**What is being asked**:
Transcribe all records exactly; omit pictures.

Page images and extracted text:
# # # # # # #

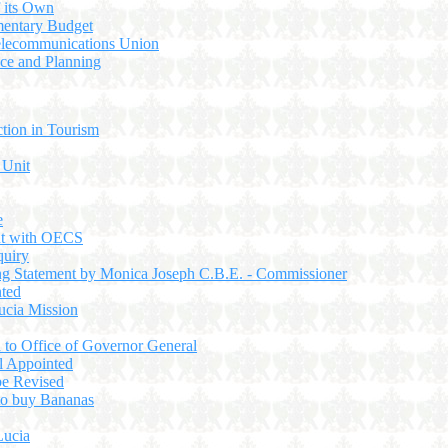
f its Own
entary Budget
 Telecommunications Union
nce and Planning
ction in Tourism
 Unit
e
nt with OECS
quiry
g Statement by Monica Joseph C.B.E. - Commissioner
nted
ucia Mission
d to Office of Governor General
l Appointed
be Revised
to buy Bananas
Lucia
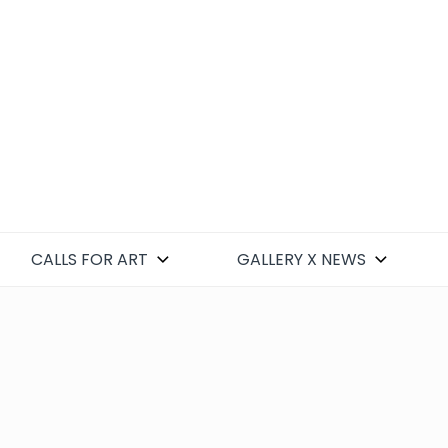
CALLS FOR ART
GALLERY X NEWS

# # # # # # #

**Your response**:
f its Own
entary Budget
 Telecommunications Union
nce and Planning
ction in Tourism
 Unit
e
nt with OECS
quiry
g Statement by Monica Joseph C.B.E. - Commissioner
nted
ucia Mission
d to Office of Governor General
l Appointed
be Revised
to buy Bananas
Lucia
CALLS FOR ART
GALLERY X NEWS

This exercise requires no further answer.